[Source data]
-=-=-

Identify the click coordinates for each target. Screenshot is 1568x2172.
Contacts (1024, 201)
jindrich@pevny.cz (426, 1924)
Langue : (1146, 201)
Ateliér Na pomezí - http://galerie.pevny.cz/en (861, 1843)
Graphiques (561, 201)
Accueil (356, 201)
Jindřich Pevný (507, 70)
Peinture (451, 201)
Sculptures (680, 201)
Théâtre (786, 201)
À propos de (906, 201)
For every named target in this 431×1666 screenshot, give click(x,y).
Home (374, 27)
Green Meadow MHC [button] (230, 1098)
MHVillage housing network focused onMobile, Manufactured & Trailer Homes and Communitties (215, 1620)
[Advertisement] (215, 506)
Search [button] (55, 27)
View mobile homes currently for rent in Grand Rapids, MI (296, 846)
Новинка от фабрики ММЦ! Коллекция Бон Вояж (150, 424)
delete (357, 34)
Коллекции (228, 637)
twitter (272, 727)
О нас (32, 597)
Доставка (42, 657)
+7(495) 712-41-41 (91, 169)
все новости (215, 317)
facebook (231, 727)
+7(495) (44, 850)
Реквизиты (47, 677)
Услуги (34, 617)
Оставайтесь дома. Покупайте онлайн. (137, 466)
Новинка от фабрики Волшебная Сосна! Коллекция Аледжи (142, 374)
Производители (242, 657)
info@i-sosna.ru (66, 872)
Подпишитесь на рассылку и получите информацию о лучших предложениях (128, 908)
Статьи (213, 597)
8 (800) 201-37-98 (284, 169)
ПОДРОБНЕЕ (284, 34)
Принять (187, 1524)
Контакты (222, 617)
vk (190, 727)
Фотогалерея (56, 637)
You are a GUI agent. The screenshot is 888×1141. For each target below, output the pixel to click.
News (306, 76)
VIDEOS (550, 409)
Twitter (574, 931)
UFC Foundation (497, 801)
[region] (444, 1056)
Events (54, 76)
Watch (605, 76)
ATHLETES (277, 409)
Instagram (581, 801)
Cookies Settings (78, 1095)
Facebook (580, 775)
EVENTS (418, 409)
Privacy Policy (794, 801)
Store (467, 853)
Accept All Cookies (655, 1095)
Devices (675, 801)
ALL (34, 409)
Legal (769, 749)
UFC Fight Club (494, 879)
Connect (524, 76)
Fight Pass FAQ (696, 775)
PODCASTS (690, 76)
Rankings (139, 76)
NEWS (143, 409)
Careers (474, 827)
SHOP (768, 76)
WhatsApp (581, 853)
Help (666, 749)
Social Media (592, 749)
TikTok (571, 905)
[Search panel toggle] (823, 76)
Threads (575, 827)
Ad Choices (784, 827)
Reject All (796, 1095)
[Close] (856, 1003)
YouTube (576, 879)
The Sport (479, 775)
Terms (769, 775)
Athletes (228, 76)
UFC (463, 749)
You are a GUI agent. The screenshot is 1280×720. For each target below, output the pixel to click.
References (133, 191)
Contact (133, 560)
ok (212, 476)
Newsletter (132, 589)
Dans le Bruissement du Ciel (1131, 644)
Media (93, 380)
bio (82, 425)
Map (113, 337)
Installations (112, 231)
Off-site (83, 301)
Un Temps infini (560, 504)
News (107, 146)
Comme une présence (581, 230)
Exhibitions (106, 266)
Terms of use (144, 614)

-=-=-

TASK DETAILS
Each line in the data that holds the string "button" should be found and copied.

WRITTEN RESPONSE
Green Meadow MHC [button] (230, 1098)
Search [button] (55, 27)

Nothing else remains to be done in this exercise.